More globally, strategically, we do need to impose sanctions. We need sanctions against Turkish leadership. We need to have an arms embargo. And we ought to go after their energy sector.

We're going to see a resolution this week on the floor that condemns the president's decision as well as Turkey, and we're also in conversations with the Senate on a bicameral, bipartisan sanctions bill.

BOLDUAN: But when things are moving quickly as they are, resolutions with little teeth to it, they mean very little in terms, you're talking about, the threat to U.S. personnel on the ground, the threats to allies, the Kurds. What does it mean to you that Russia is now patrolling these areas in northern Syria? Does this mean Russia and Assad are fully in charge?

BROWN: It certainly strengthens Russia's position in Syria. It strengthens Assad's position. He is barbaric. There are three million Syrian refugees in Turkey. There are 250,000 Syrians who are now fleeing northern Syria to the south. It creates a humanitarian crisis.

And this is a result of the president green-lighting Turkey's decision less than a week ago. Not only that, but it sets back the many years of our counterterrorist efforts. The United States working with our partners on the ground, the Kurdish forces, who lost over 10,000 of their fighters in the fight against ISIS, it sets them back.

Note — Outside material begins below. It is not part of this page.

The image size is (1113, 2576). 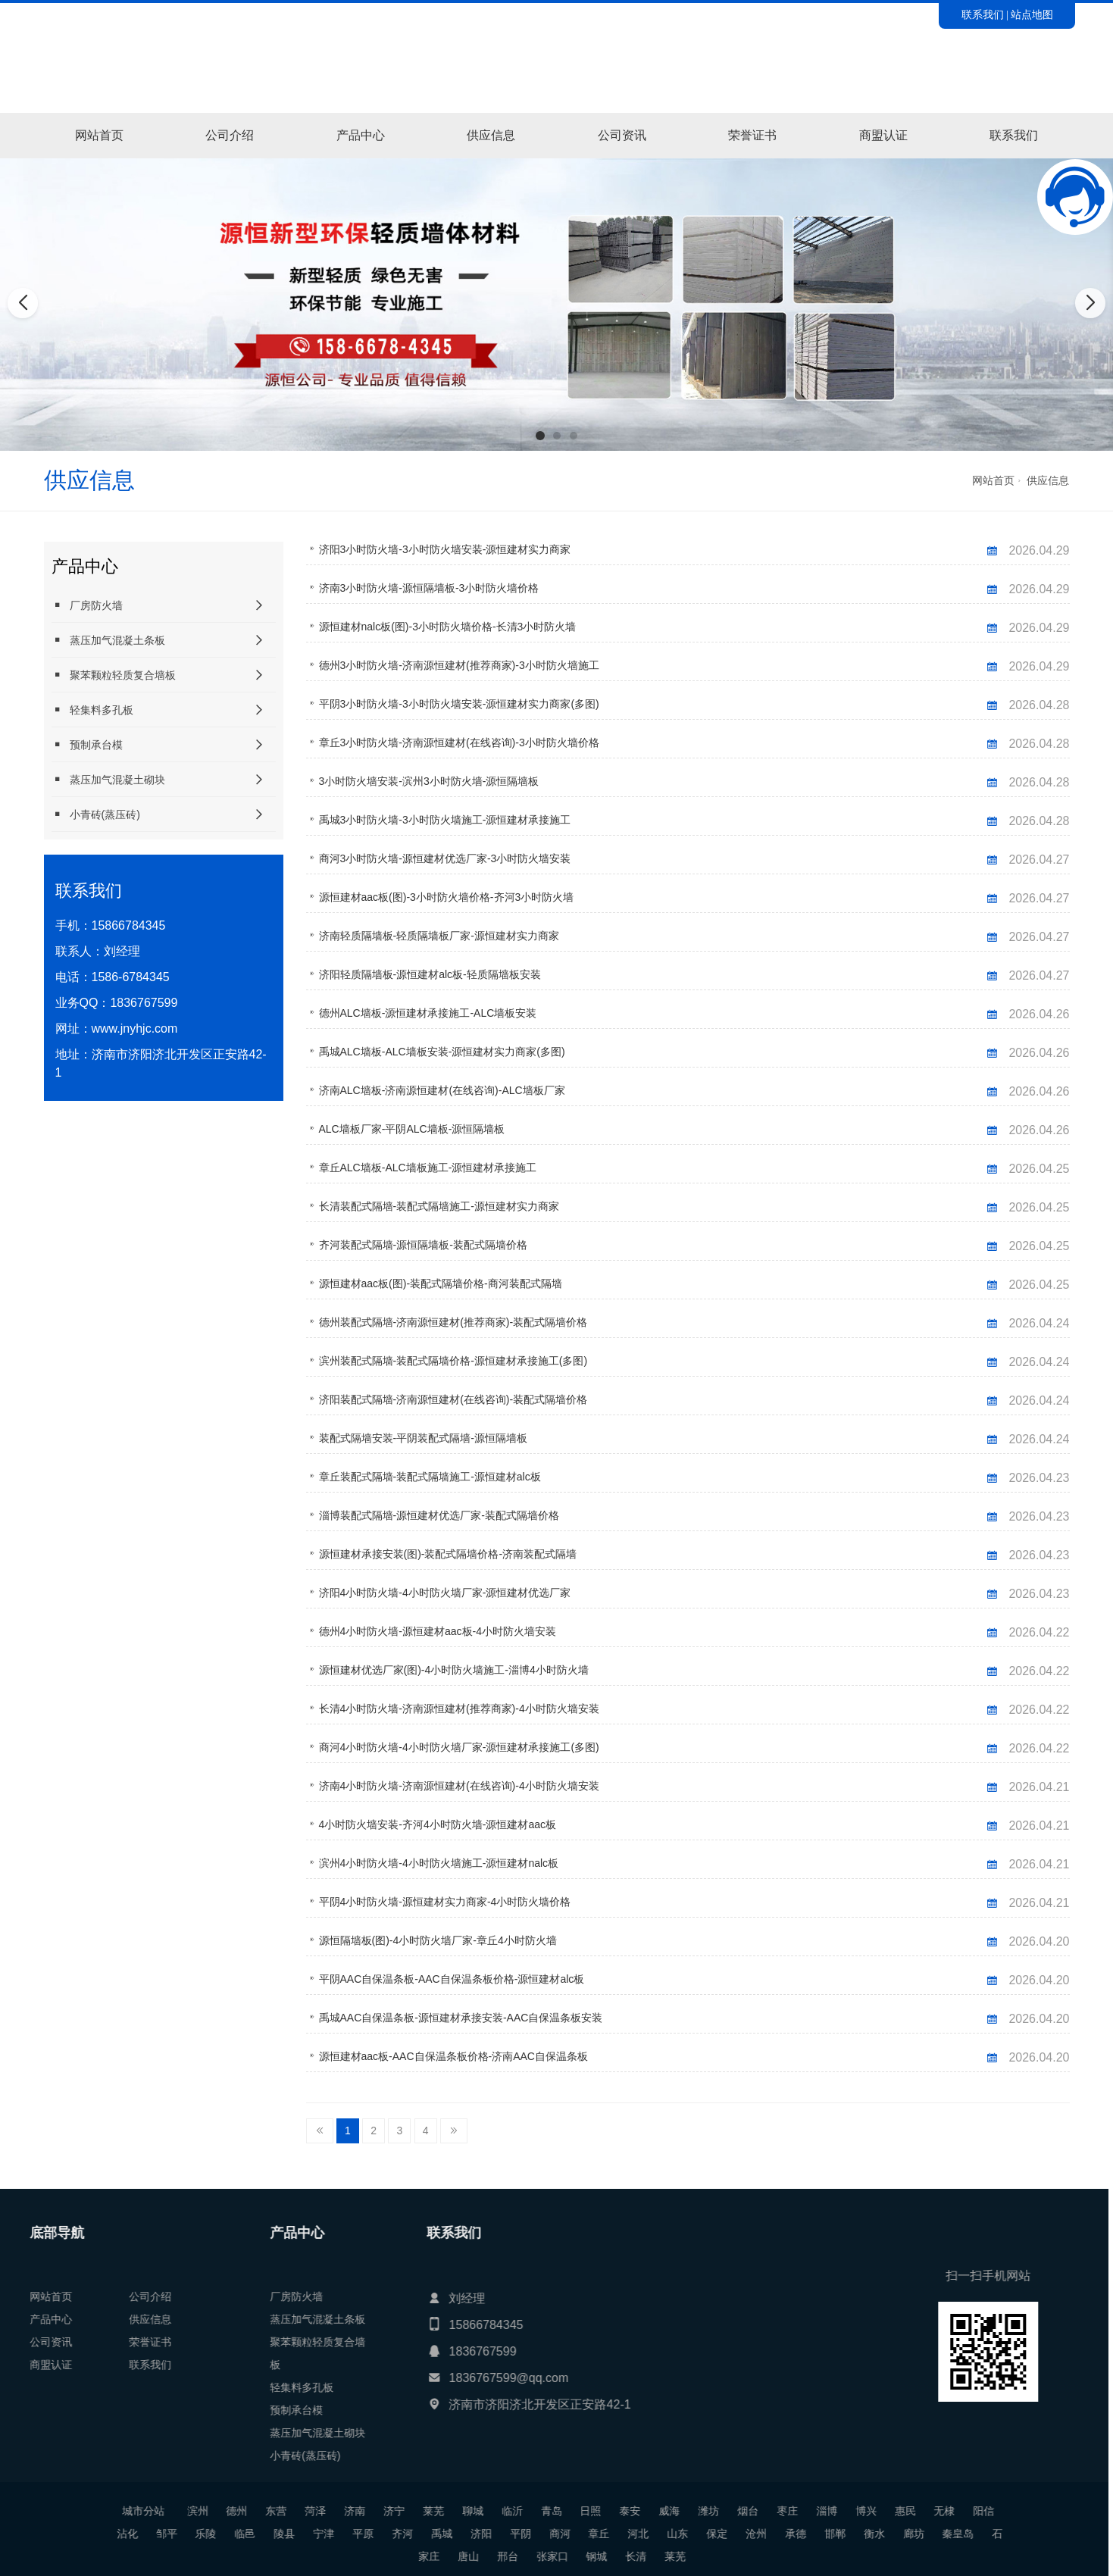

And finally, let me say it really jeopardizes U.S. credibility for not only current but future allies we may have in this region and every other region around the world. We've lost credibility in the face of our global partners and allies.

BOLDUAN: And that really, honestly, folks, is no small thing. If people can't trust the word of the United States.

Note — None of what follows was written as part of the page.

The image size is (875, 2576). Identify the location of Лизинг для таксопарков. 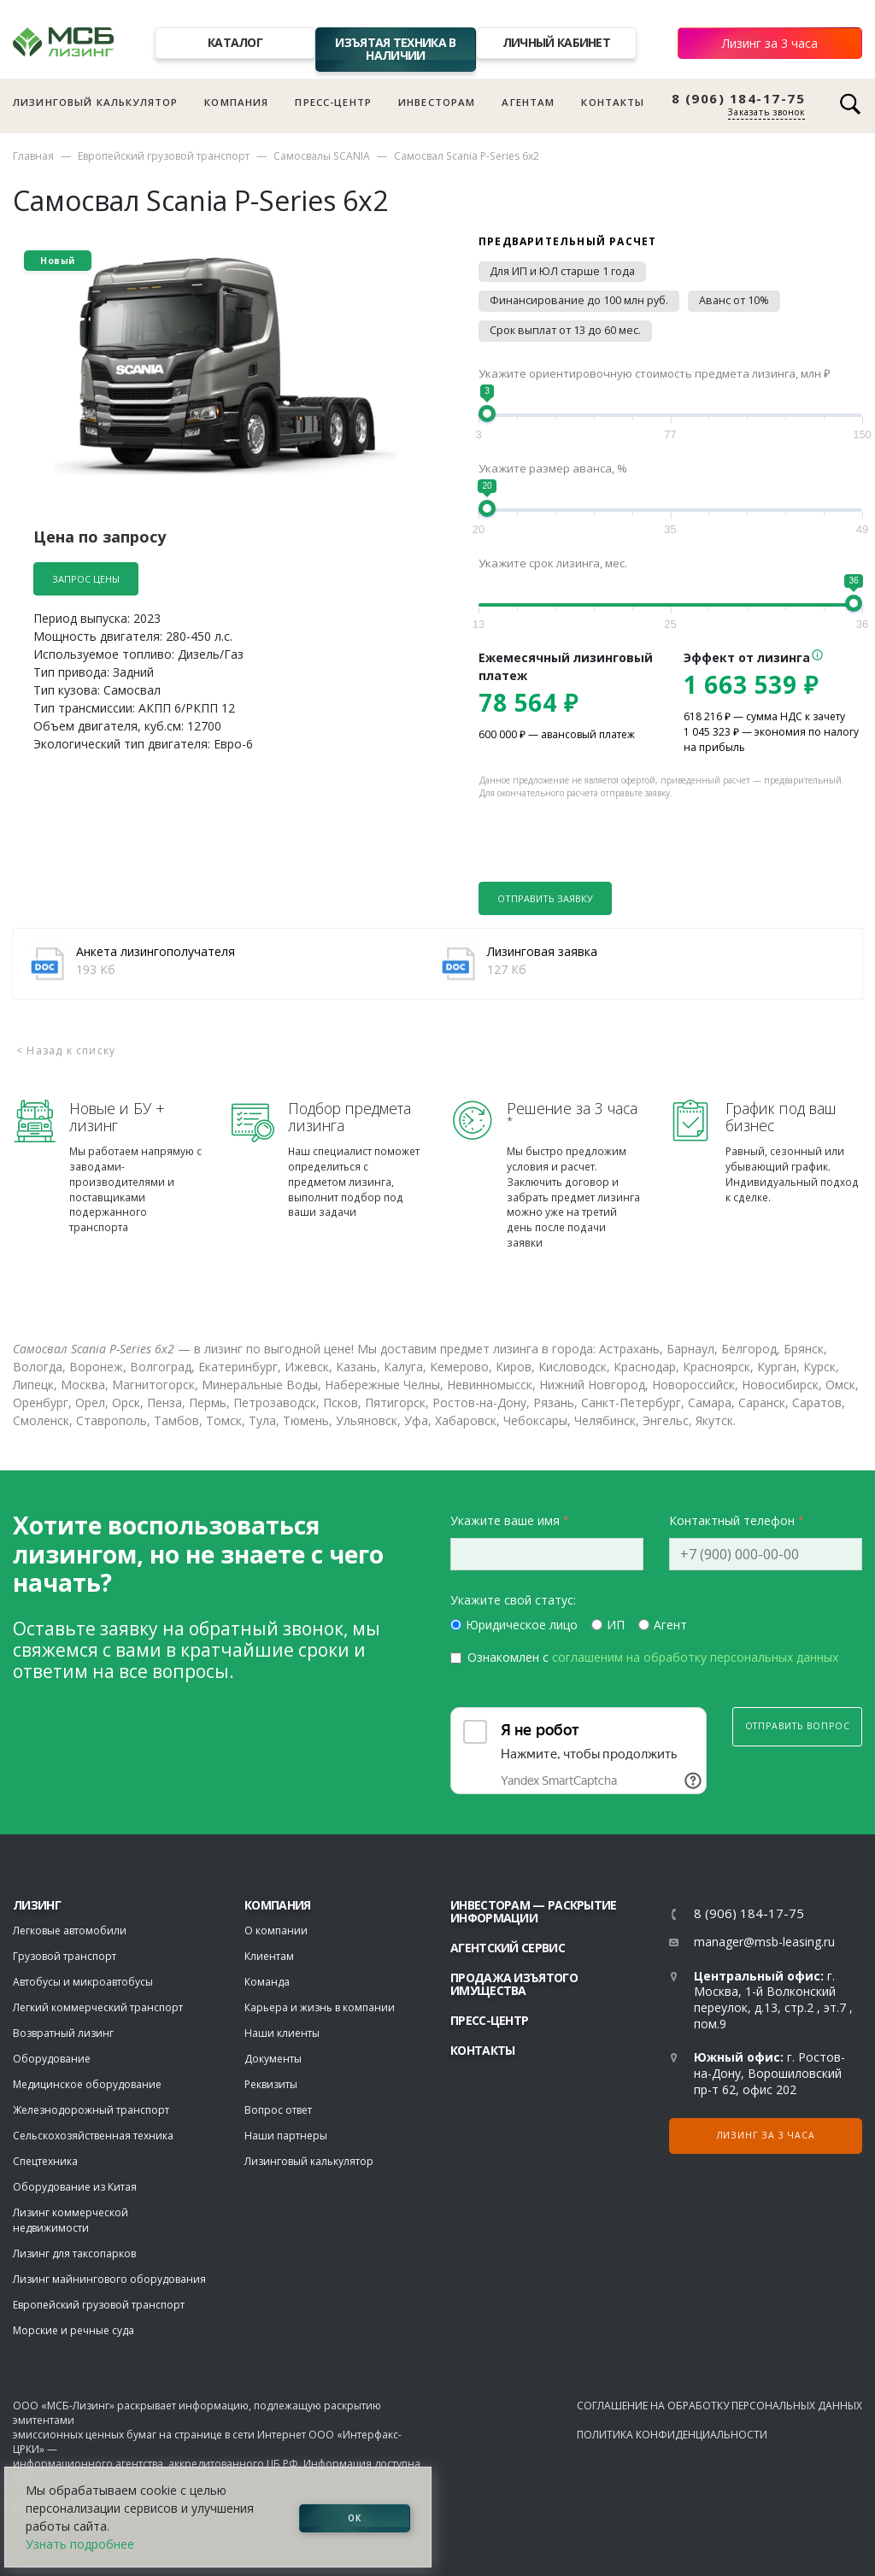 (74, 2253).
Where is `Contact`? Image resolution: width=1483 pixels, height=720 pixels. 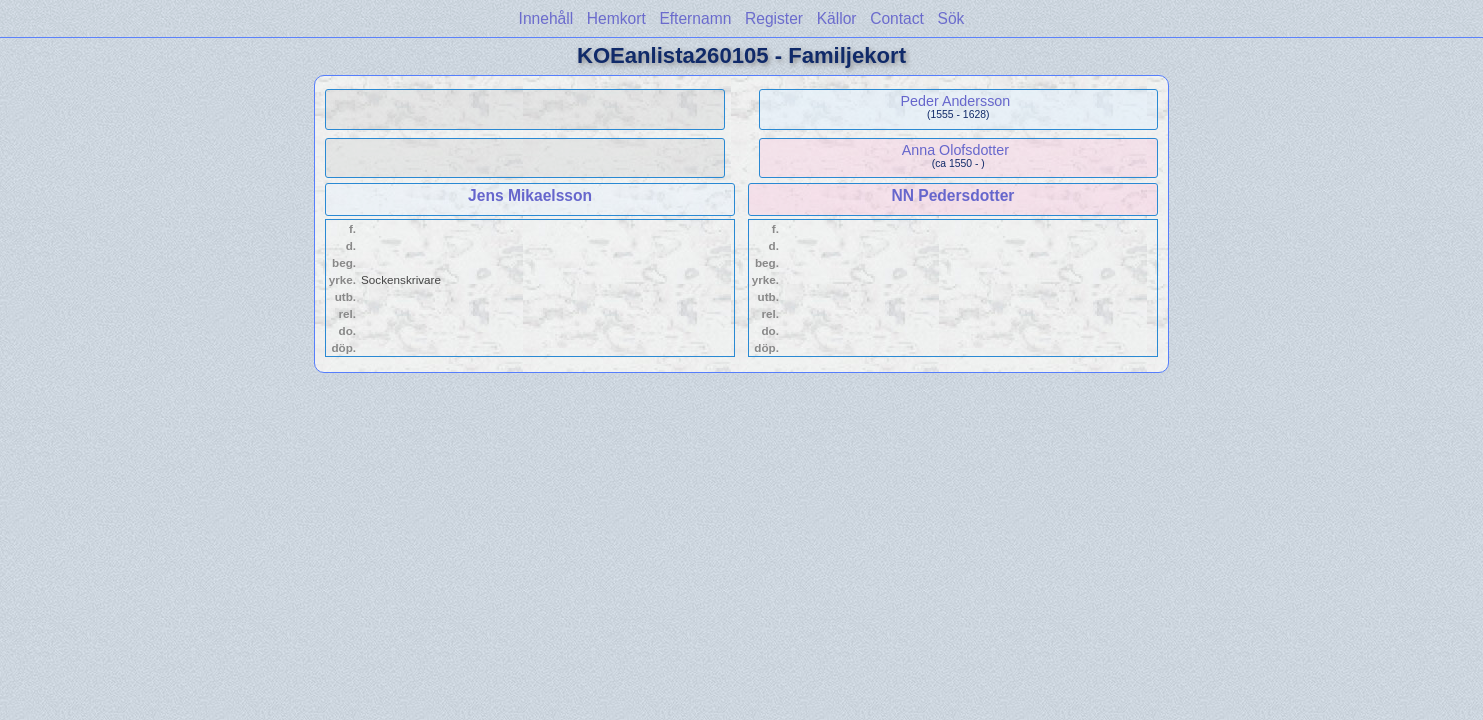 Contact is located at coordinates (897, 18).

Let me ask you really quickly about impeachment. You've come out in support of removing the president from office. There are a lot of questions now for former national security adviser, John Bolton, after Fiona Hill's testimony yesterday.

Do you want to see him testify? If you were able to, with what you are now learning coming out, especially from Fiona Hill's testimony, what would you ask him, get him to answer?

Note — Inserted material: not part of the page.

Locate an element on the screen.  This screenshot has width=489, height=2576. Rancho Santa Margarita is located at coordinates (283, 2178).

BROWN: Look, what I would ask him is, to the extent, what did he advise the president in terms of our foreign policy towards Ukraine. I would want to know who was involved in influencing the president's decision, and certainly I would want to know what the president said to John Bolton.

I'm very concerned about Rudy Giuliani's involvement, last week's indictment of his two -- whether it's clients or associates -- demonstrates that the president was pursuing his own personal political agenda, digging up dirt on Vice President Joe Biden to advance his own 2020 election goals instead of pursuing U.S. foreign policy, which is to root out real corruption but also to support the Ukraine or Ukrainian government in their battle against Russia.

So these are some of the things I would want to know from John Bolton.

BOLDUAN: Let's see what happens. Every day is a different day on the Hill right now.

Congressman, thank you for coming in. I appreciate your time.

BROWN: Thanks, Kate.

BOLDUAN: We'll be right back, folks.